ASSIGNED TASK
Copy each line of the records that includes "Insights".

Recorded data
★ ★ ★
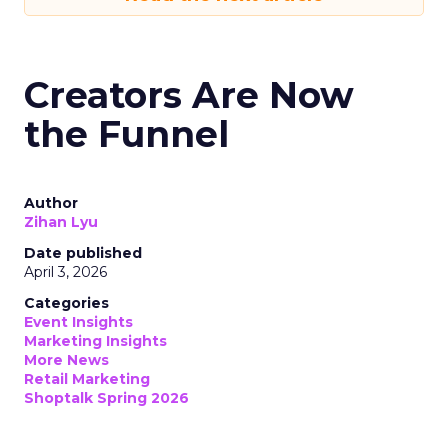
Creators Are Now
the Funnel
Author
Zihan Lyu
Date published
April 3, 2026
Categories
Event Insights
Marketing Insights
More News
Retail Marketing
Shoptalk Spring 2026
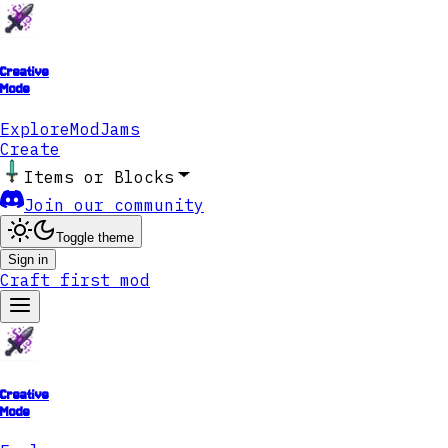
Creative
Mode
Explore
ModJams
Create
Items or Blocks
Join our community
Toggle theme
Sign in
Craft first mod
Creative
Mode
★ ★ ★
ANSWER BOX
Event Insights
Marketing Insights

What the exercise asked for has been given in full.